■ WHAT THE EXERCISE ASKS ■
None of the pictures should be copied, though every line of the listing must be printed exactly.
+++
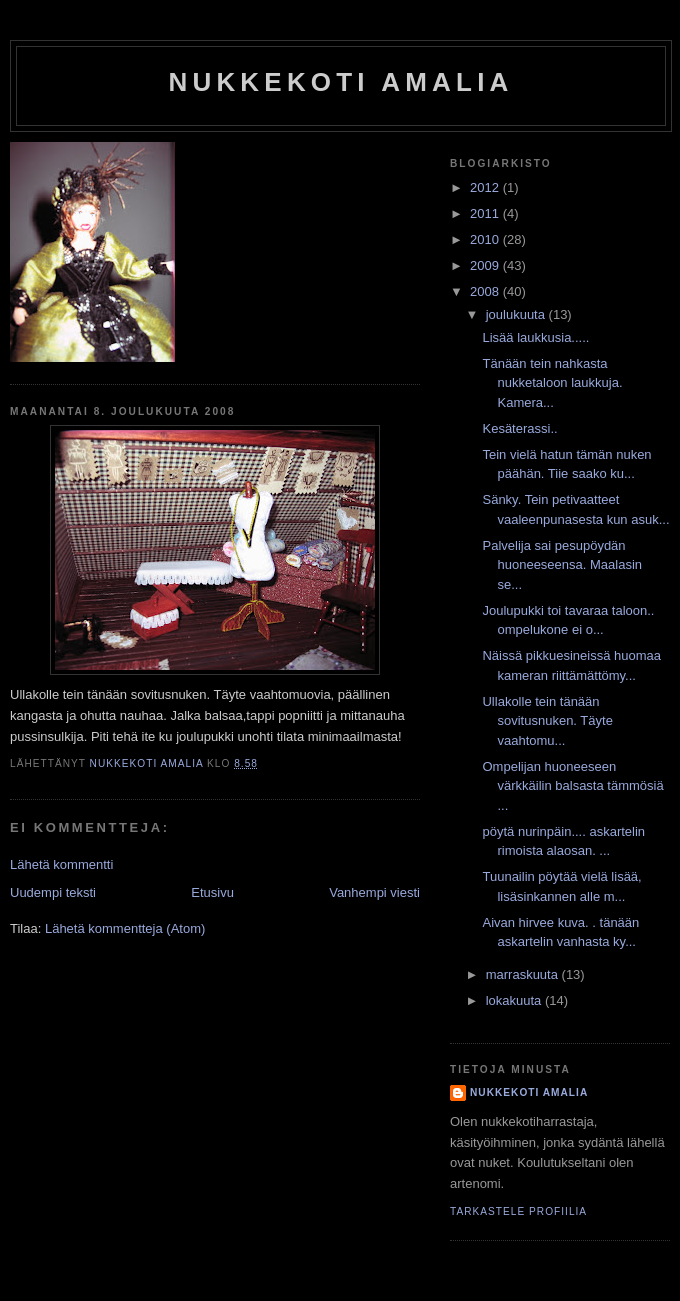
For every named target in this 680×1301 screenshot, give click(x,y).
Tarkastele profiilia (518, 1211)
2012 (486, 187)
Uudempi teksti (53, 892)
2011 (486, 213)
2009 (486, 265)
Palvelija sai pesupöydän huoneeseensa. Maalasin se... (562, 565)
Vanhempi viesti (374, 892)
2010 (486, 239)
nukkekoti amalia (340, 82)
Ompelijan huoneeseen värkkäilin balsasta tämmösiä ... (572, 786)
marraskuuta (524, 974)
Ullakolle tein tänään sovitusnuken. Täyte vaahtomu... (547, 721)
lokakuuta (515, 1000)
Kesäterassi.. (519, 428)
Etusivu (212, 892)
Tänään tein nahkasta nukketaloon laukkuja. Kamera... (552, 383)
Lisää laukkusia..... (535, 337)
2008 (486, 291)
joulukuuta (517, 314)
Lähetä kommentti (61, 864)
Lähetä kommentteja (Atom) (125, 928)
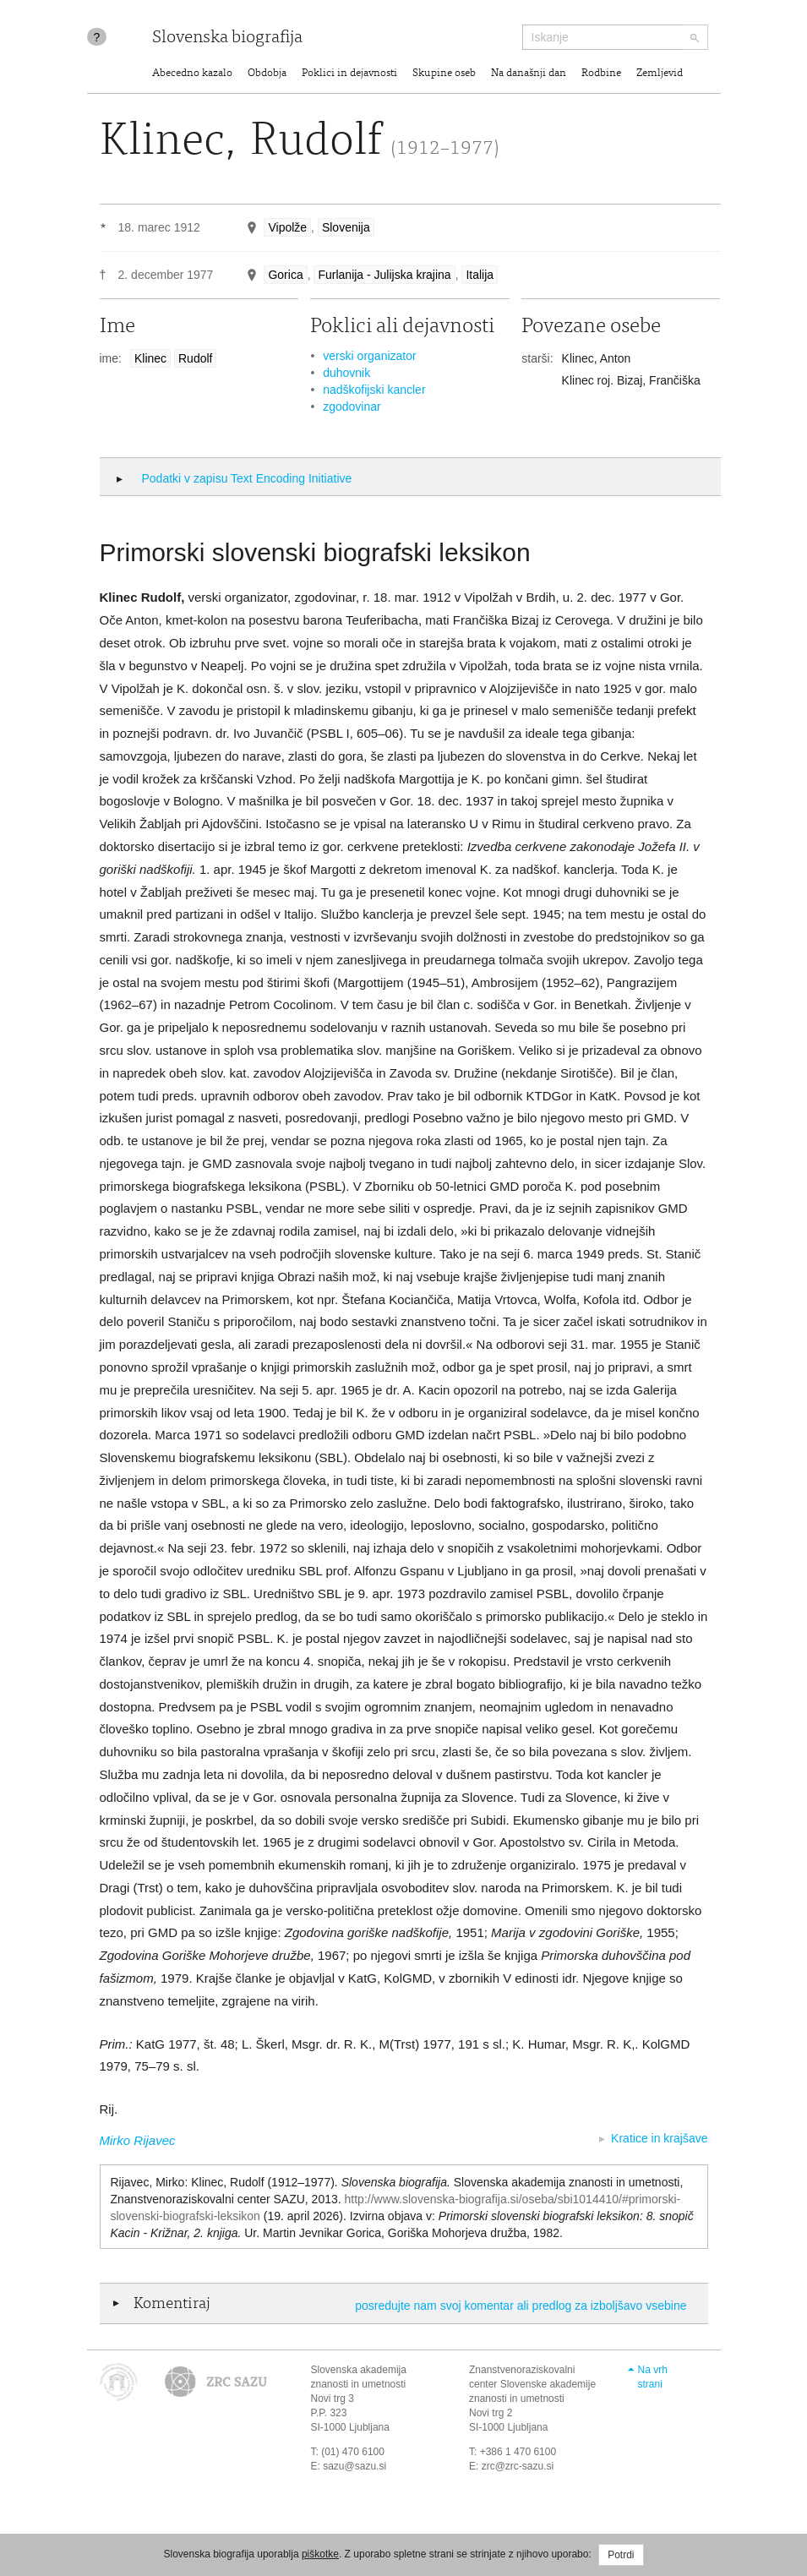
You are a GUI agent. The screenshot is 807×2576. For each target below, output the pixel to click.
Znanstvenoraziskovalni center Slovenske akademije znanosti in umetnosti (532, 2384)
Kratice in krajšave (659, 2138)
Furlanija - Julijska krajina (384, 274)
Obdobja (267, 73)
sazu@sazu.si (354, 2466)
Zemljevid (659, 73)
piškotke (320, 2554)
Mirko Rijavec (138, 2140)
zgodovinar (352, 406)
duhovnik (346, 372)
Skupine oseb (444, 73)
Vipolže (287, 227)
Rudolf (195, 358)
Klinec (150, 358)
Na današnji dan (528, 73)
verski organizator (370, 356)
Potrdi (621, 2555)
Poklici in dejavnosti (349, 73)
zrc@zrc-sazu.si (518, 2466)
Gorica (285, 274)
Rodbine (601, 73)
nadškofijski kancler (374, 389)
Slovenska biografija (227, 38)
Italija (479, 274)
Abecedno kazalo (192, 73)
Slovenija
+++
■ SOLUTION BELOW ■
For every named target in this 680×1301 screenshot, give click(x,y).
Tarkastele profiilia (518, 1211)
2012 (486, 187)
Uudempi teksti (53, 892)
2011 (486, 213)
2009 (486, 265)
Palvelija sai pesupöydän huoneeseensa. Maalasin se... (562, 565)
Vanhempi viesti (374, 892)
2010 (486, 239)
nukkekoti amalia (340, 82)
Ompelijan huoneeseen värkkäilin balsasta tämmösiä ... (572, 786)
marraskuuta (524, 974)
Ullakolle tein tänään sovitusnuken. Täyte vaahtomu... (547, 721)
lokakuuta (515, 1000)
Kesäterassi.. (519, 428)
Etusivu (212, 892)
Tänään tein nahkasta nukketaloon laukkuja. Kamera... (552, 383)
Lisää laukkusia..... (535, 337)
2008 (486, 291)
joulukuuta (517, 314)
Lähetä kommentti (61, 864)
Lähetä kommentteja (Atom) (125, 928)
You are a GUI agent. The screenshot is 807×2576. For each target below, output the pixel to click.
Znanstvenoraziskovalni center Slovenske akademije znanosti in umetnosti (532, 2384)
Kratice in krajšave (659, 2138)
Furlanija - Julijska krajina (384, 274)
Obdobja (267, 73)
sazu@sazu.si (354, 2466)
Zemljevid (659, 73)
piškotke (320, 2554)
Mirko Rijavec (138, 2140)
zgodovinar (352, 406)
duhovnik (346, 372)
Skupine oseb (444, 73)
Vipolže (287, 227)
Rudolf (195, 358)
Klinec (150, 358)
Na današnji dan (528, 73)
verski organizator (370, 356)
Potrdi (621, 2555)
Poklici in dejavnosti (349, 73)
zrc@zrc-sazu.si (518, 2466)
Gorica (285, 274)
Rodbine (601, 73)
nadškofijski kancler (374, 389)
Slovenska biografija (227, 38)
Italija (479, 274)
Abecedno kazalo (192, 73)
Slovenija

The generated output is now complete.